This film had potential, but to get the most out of it there was always going to have to be a degree of invention on the part of the director. Unfortunately, this movie is completely devoid of anything resembling an original thought, and any potential that the narrative had was monumentally squandered from the moment the movie began. From the outset the presentation was immensely uninspired, lacking any kind of imagination or personality, and I didn’t feel as though Arcel had any love for the material that he was adapting.

Characters and concepts were thrust at the audience without so much as an inkling as to why we should care about them, and every aspect of the movie felt like a rehash of elements taken from better films. The characters are just there, much like everything else in the film, and there’s nothing special or interesting about them to create a feeling of investment.

The protagonist is an eleven-year-old boy, Jake Chambers (Tom Taylor), who for some unknown reason has the ability to see into another world (Mid-World) through his dreams. Due to nothing other than narcissism Jake comes to the conclusion that his dreams have significance, believing that the events taking place in his visions are causing earthquakes in the real world, and we as an audience are expected to believe this.

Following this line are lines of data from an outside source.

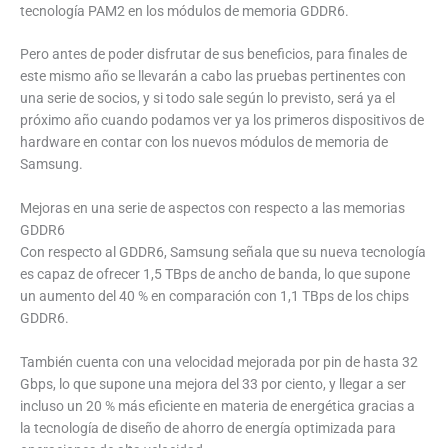
tecnología PAM2 en los módulos de memoria GDDR6.
Pero antes de poder disfrutar de sus beneficios, para finales de
este mismo año se llevarán a cabo las pruebas pertinentes con
una serie de socios, y si todo sale según lo previsto, será ya el
próximo año cuando podamos ver ya los primeros dispositivos de
hardware en contar con los nuevos módulos de memoria de
Samsung.
Mejoras en una serie de aspectos con respecto a las memorias
GDDR6
Con respecto al GDDR6, Samsung señala que su nueva tecnología
es capaz de ofrecer 1,5 TBps de ancho de banda, lo que supone
un aumento del 40 % en comparación con 1,1 TBps de los chips
GDDR6.
También cuenta con una velocidad mejorada por pin de hasta 32
Gbps, lo que supone una mejora del 33 por ciento, y llegar a ser
incluso un 20 % más eficiente en materia de energética gracias a
la tecnología de diseño de ahorro de energía optimizada para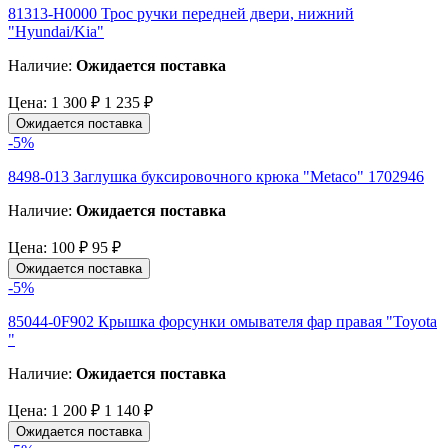
81313-H0000 Трос ручки передней двери, нижний
"Hyundai/Kia"
Наличие:
Ожидается поставка
Цена:
1 300 ₽
1 235 ₽
Ожидается поставка
-5%
8498-013 Заглушка буксировочного крюка "Metaco" 1702946
Наличие:
Ожидается поставка
Цена:
100 ₽
95 ₽
Ожидается поставка
-5%
85044-0F902 Крышка форсунки омывателя фар правая "Toyota
"
Наличие:
Ожидается поставка
Цена:
1 200 ₽
1 140 ₽
Ожидается поставка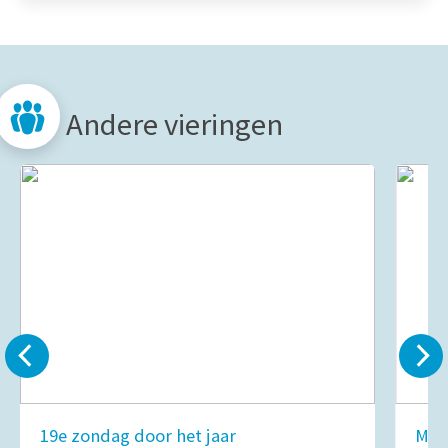
Andere vieringen
19e zondag door het jaar
Mar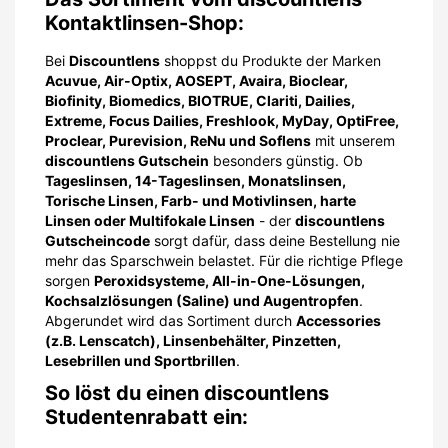
Kontaktlinsen-Shop:
Bei
Discountlens
shoppst du Produkte der Marken
Acuvue, Air-Optix, AOSEPT, Avaira, Bioclear,
Biofinity, Biomedics, BIOTRUE, Clariti, Dailies,
Extreme, Focus Dailies, Freshlook, MyDay, OptiFree,
Proclear, Purevision, ReNu und Soflens
mit unserem
discountlens Gutschein
besonders günstig. Ob
Tageslinsen, 14-Tageslinsen, Monatslinsen,
Torische Linsen, Farb- und Motivlinsen, harte
Linsen oder Multifokale Linsen
- der
discountlens
Gutscheincode
sorgt dafür, dass deine Bestellung nie
mehr das Sparschwein belastet. Für die richtige Pflege
sorgen
Peroxidsysteme, All-in-One-Lösungen,
Kochsalzlösungen (Saline) und Augentropfen
.
Abgerundet wird das Sortiment durch
Accessories
(z.B. Lenscatch), Linsenbehälter, Pinzetten,
Lesebrillen und Sportbrillen
.
So löst du einen discountlens
Studentenrabatt ein: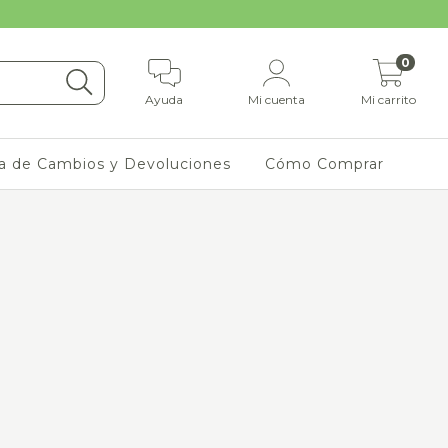
0
Ayuda
Mi cuenta
Mi carrito
ca de Cambios y Devoluciones
Cómo Comprar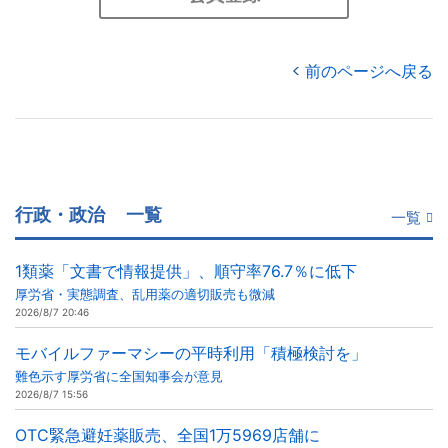
前のページへ戻る
行政・政治
一覧
一覧
1類薬「文書で情報提供」、順守率76.7％に低下
厚労省・実態調査、乱用薬の適切販売も微減
2026/8/7 20:46
モバイルファーマシーの平時利用「積極検討を」
難色示す厚労省に全国知事会が意見
2026/8/7 15:56
OTC緊急避妊薬販売、全国1万5969店舗に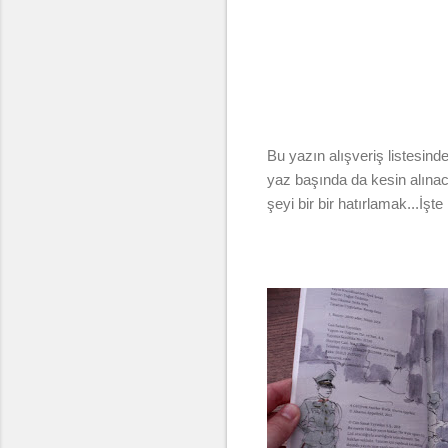
Bu yazın alışveriş listesin
yaz başında da kesin alınaca
şeyi bir bir hatırlamak...İş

Jake is immediately dislikeable because the writers don’t give us a reason to sympathise with him when people dismiss his warnings. There’s nothing exceptional about him which dictates that we should believe what he’s saying – other than the fact that we’ve read the film’s synopsis – and his ramblings are consistent with those of a child with an overactive imagination! When reading a book this isn’t overly jarring because you’re constantly confined to one characters’ perspective and you can identify with their situation because you’re explicitly told how they’re feeling, but in a movie you have to make a character likeable before expecting people to care about what’s happening to them.

Jake’s mother, Laurie (Katheryn Winnick), is a much more relatable character than her son because she responds to his hyperactive imaginings in a logical way… by trying to put him in an asylum. Jake is being irrational and he needs help, so when Laurie tries to get him the help that he needs we don’t feel sorry for him or hope that he can somehow make an escape!

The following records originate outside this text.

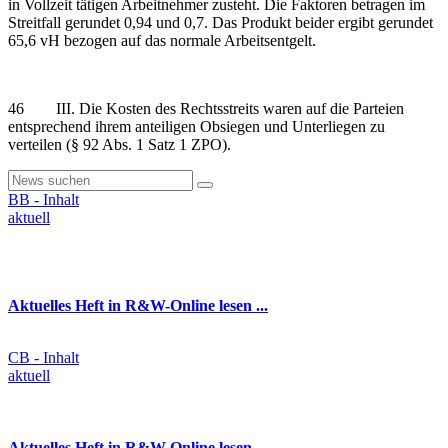
in Vollzeit tätigen Arbeitnehmer zusteht. Die Faktoren betragen im
Streitfall gerundet 0,94 und 0,7. Das Produkt beider ergibt gerundet
65,6 vH bezogen auf das normale Arbeitsentgelt.
46 III. Die Kosten des Rechtsstreits waren auf die Parteien
entsprechend ihrem anteiligen Obsiegen und Unterliegen zu
verteilen (§ 92 Abs. 1 Satz 1 ZPO).
BB - Inhalt
aktuell
Aktuelles Heft in R&W-Online lesen ...
CB - Inhalt
aktuell
Aktuelles Heft in R&W-Online lesen...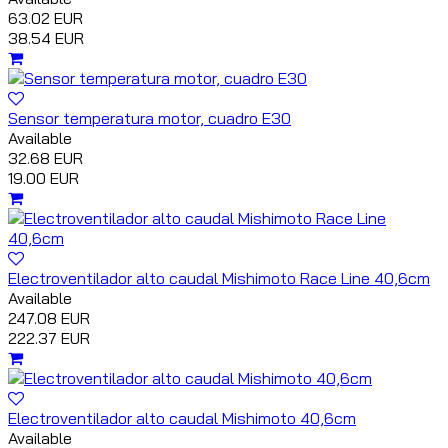
63.02 EUR
38.54 EUR
Sensor temperatura motor, cuadro E30
Available
32.68 EUR
19.00 EUR
Electroventilador alto caudal Mishimoto Race Line 40,6cm
Available
247.08 EUR
222.37 EUR
Electroventilador alto caudal Mishimoto 40,6cm
Available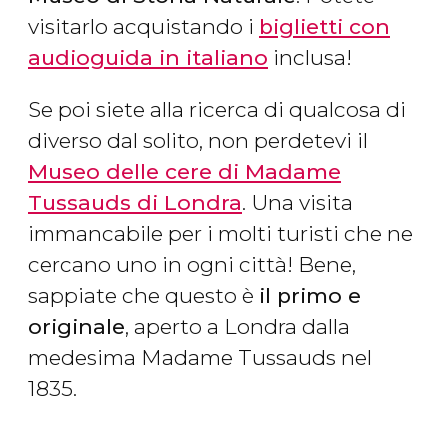
visitarlo acquistando i
biglietti con
audioguida in italiano
inclusa!
Se poi siete alla ricerca di qualcosa di
diverso dal solito, non perdetevi il
Museo delle cere di Madame
Tussauds di Londra
. Una visita
immancabile per i molti turisti che ne
cercano uno in ogni città! Bene,
sappiate che questo è
il primo e
originale
, aperto a Londra dalla
medesima Madame Tussauds nel
1835.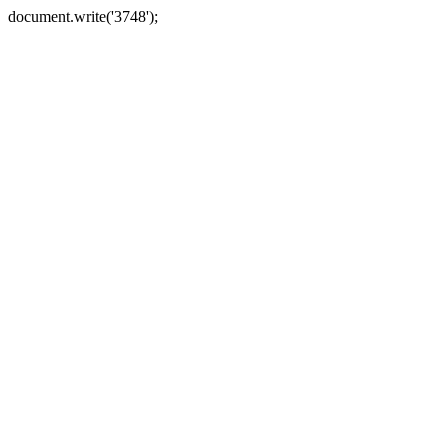
document.write('3748');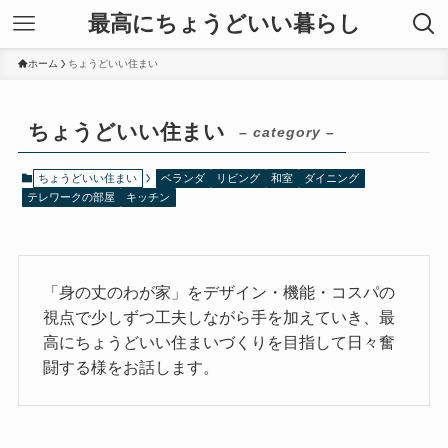
最高にちょうどいい暮らし
ホーム
ちょうどいい住まい
ちょうどいい住まい
– category –
ちょうどいい住まい
ベランダ
リビング
和室
ダイニング
テレワークの部屋
キッチン
「身の丈のわが家」をデザイン・機能・コスパの
視点で少しずつ工夫しながら手を加えていき、最
高にちょうどいい住まいづくりを目指して日々奮
闘する様をお話します。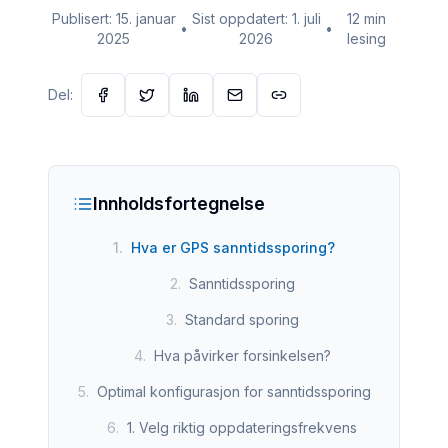
Publisert:
15. januar
Sist oppdatert:
1. juli
12 min
•
•
2025
2026
lesing
Del:
Innholdsfortegnelse
1
.
Hva er GPS sanntidssporing?
2
.
Sanntidssporing
3
.
Standard sporing
4
.
Hva påvirker forsinkelsen?
5
.
Optimal konfigurasjon for sanntidssporing
6
.
1. Velg riktig oppdateringsfrekvens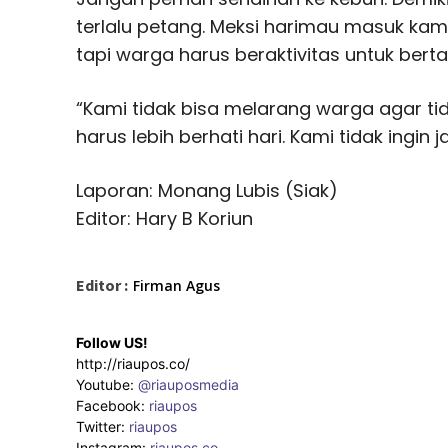
terlalu petang. Meksi harimau masuk kam
tapi warga harus beraktivitas untuk bert
“Kami tidak bisa melarang warga agar tid
harus lebih berhati hari. Kami tidak ingin 
Laporan: Monang Lubis (Siak)
Editor: Hary B Koriun
Editor :
Firman Agus
Follow US!
http://riaupos.co/
Youtube:
@riauposmedia
Facebook:
riaupos
Twitter:
riaupos
Instagram:
riaupos.co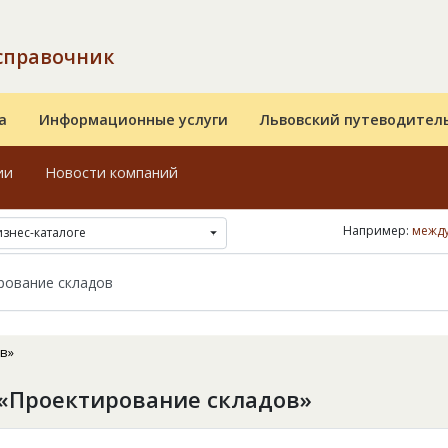
справочник
а
Информационные услуги
Львовский путеводител
ии
Новости компаний
Например:
между
изнес-каталоге
в»
«Проектирование складов»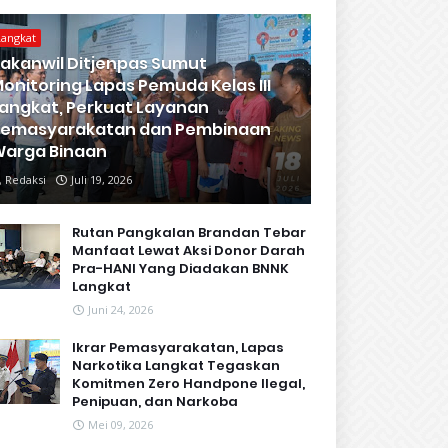
Langkat
akanwil Ditjenpas Sumut
onitoring Lapas Pemuda Kelas III
angkat, Perkuat Layanan
Pemasyarakatan dan Pembinaan
arga Binaan
Redaksi
Juli 19, 2026
Rutan Pangkalan Brandan Tebar
Manfaat Lewat Aksi Donor Darah
Pra-HANI Yang Diadakan BNNK
Langkat
Juni 24, 2026
Ikrar Pemasyarakatan, Lapas
Narkotika Langkat Tegaskan
Komitmen Zero Handpone llegal,
Penipuan, dan Narkoba
Mei 09, 2026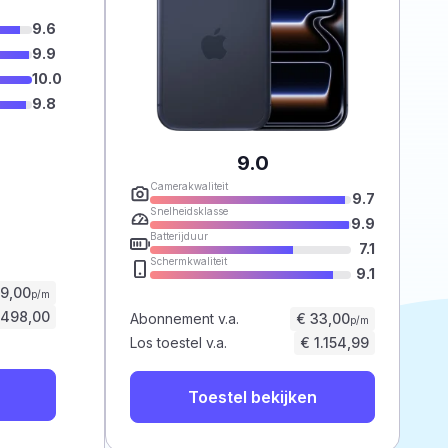
9.6
9.9
10.0
9.8
9.0
Camerakwaliteit
9.7
Snelheidsklasse
9.9
Batterijduur
7.1
Schermkwaliteit
9.1
59,00
p/m
.498,00
Abonnement v.a.
€ 33,00
p/m
Los toestel v.a.
€ 1.154,99
Toestel bekijken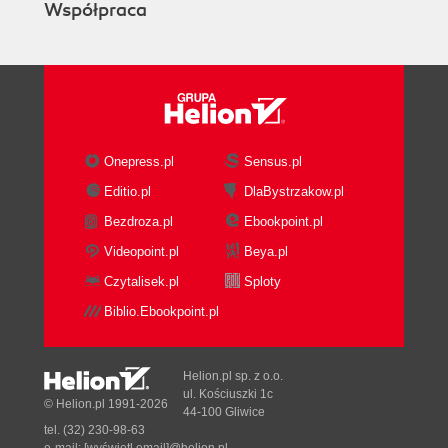
Współpraca
Onepress.pl
Sensus.pl
Editio.pl
DlaBystrzakow.pl
Bezdroza.pl
Ebookpoint.pl
Videopoint.pl
Beya.pl
Czytalisek.pl
Sploty
Biblio.Ebookpoint.pl
Helion.pl sp. z o.o.
ul. Kościuszki 1c
© Helion.pl 1991-2026
44-100 Gliwice
tel. (32) 230-98-63
e-mail:
[wyświetl email]@helion.pl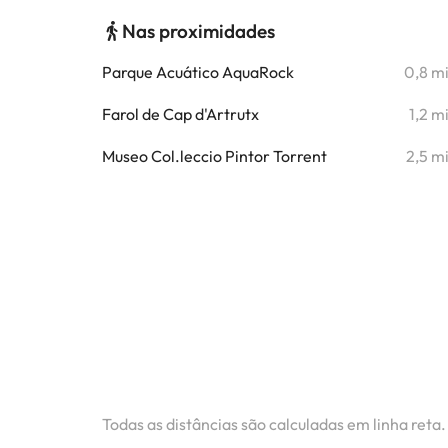
Nas proximidades
Parque Acuático AquaRock
0,8 m
Farol de Cap d'Artrutx
1,2 m
Museo Col.leccio Pintor Torrent
2,5 m
Todas as distâncias são calculadas em linha reta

The reason that I’m making this point is that the first act ends with Jake running from monsters pretending to be workers from a psychiatric facility, in a scene which should’ve been triumphant for the character. However, because we don’t like or care about Jake we don’t want him to run away; we want him to get caught so that we can enjoy some action in a movie which lacks any kind of emotion.



Herein lies the main problem of “The Dark Tower”, which is that the plot consistently takes the most boring avenue towards its conclusion. The most exciting direction that the plot could’ve taken at this point would’ve been to have Jake wheeled off to the asylum by the monsters because this would’ve created tension and allowed us to get a proper look at the villains of the film, thus giving us a reason to root for the protagonist. Instead, Jake ran from the supposedly threatening monsters and found a way to Mid-World on his own, rather than simply being taken there by the monsters and then escaping their grasps.

These kinds of issues are present throughout the first act, with the set-up of the film asking questions which are never answered. The start of the film could’ve been extended by another 30 minutes and it wouldn’t have suffered as a whole, and I have to ask myself what the writers thought they were achieving by skipping character development in the first act in order to focus on lacklustre action during the second and third acts.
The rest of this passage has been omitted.